[Collected data]
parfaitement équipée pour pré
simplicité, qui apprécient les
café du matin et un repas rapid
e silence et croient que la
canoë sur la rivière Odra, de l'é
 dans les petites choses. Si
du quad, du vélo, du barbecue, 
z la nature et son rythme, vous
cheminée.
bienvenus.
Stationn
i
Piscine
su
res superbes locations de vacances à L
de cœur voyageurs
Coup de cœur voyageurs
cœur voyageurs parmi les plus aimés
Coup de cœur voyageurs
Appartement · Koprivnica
==
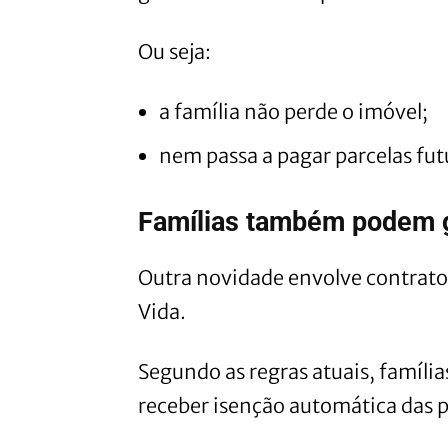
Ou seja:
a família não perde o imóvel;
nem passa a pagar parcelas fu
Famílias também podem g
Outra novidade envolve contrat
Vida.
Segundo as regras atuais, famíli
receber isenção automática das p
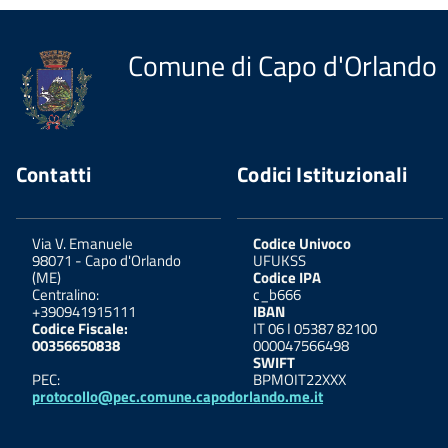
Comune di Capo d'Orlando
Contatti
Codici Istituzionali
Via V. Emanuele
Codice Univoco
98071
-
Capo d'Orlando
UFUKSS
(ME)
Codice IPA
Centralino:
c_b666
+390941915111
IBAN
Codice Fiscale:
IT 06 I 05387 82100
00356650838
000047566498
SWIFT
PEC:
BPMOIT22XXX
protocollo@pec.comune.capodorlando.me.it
==
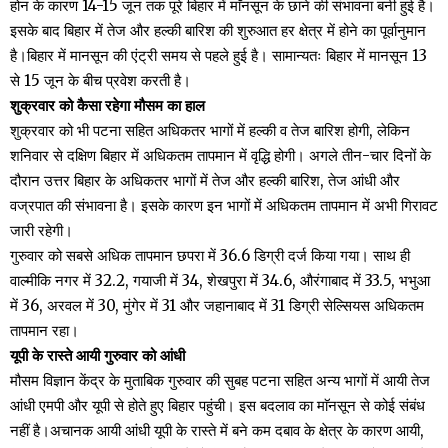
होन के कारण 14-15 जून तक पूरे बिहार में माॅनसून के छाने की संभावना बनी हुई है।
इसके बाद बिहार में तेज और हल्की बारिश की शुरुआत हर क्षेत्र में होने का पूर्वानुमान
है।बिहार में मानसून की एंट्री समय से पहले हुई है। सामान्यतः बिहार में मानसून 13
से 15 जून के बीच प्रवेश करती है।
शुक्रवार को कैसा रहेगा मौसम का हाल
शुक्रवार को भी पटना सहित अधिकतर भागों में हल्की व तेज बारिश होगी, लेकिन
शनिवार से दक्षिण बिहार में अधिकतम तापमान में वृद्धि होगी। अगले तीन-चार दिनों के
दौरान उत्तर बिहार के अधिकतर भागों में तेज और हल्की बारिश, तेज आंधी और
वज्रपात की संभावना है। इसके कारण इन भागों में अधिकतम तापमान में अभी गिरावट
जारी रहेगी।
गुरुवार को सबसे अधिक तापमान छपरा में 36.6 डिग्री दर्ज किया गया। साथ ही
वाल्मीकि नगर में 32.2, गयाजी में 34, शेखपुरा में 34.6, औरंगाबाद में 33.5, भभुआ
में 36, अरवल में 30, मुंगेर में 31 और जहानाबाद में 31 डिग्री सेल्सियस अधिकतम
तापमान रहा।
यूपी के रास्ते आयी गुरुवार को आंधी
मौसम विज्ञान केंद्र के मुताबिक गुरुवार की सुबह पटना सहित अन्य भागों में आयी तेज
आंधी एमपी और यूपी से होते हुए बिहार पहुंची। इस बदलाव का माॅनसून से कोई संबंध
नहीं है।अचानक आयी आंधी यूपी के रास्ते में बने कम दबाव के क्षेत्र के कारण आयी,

**Exercise brief:** Once each line with "voyageurs" in the entries is counted, state the total and nothing else.

**Task output:** 4